The task:
Your task is to transcribe, word for word, the line containing "I'm looking for." and all lines that follow it to the end of the entries. Leave out the pictures.

==========

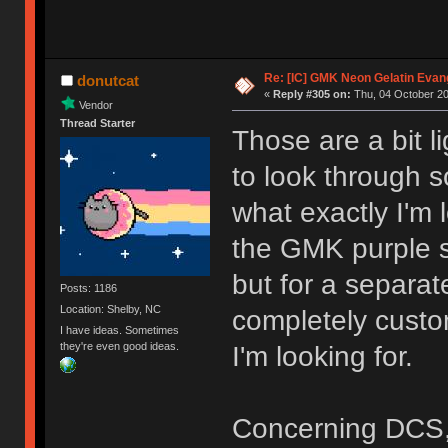
Re: [IC] GMK Neon Gelatin Evan
donutcat
«
Reply #305 on:
Thu, 04 October 20
Vendor
Thread Starter
Those are a bit li
to look through s
what exactly I'm 
the GMK purple s
but for a separat
Posts: 1186
Location: Shelby, NC
completely custo
I have ideas. Sometimes
they're even good ideas.
I'm looking for.
Concerning DCS, it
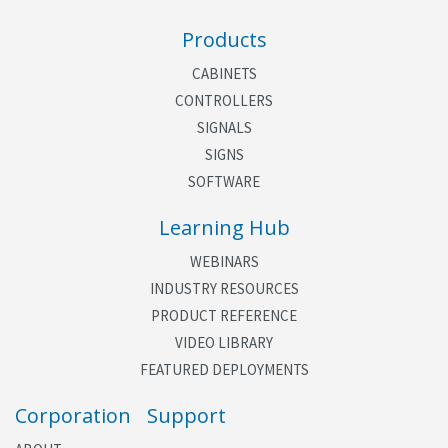
Products
CABINETS
CONTROLLERS
SIGNALS
SIGNS
SOFTWARE
Learning Hub
WEBINARS
INDUSTRY RESOURCES
PRODUCT REFERENCE
VIDEO LIBRARY
FEATURED DEPLOYMENTS
Corporation
Support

==========

Task result:
I'm looking for.
Concerning DCS, it
Products
CABINETS
CONTROLLERS
SIGNALS
SIGNS
SOFTWARE
Learning Hub
WEBINARS
INDUSTRY RESOURCES
PRODUCT REFERENCE
VIDEO LIBRARY
FEATURED DEPLOYMENTS
Corporation
Support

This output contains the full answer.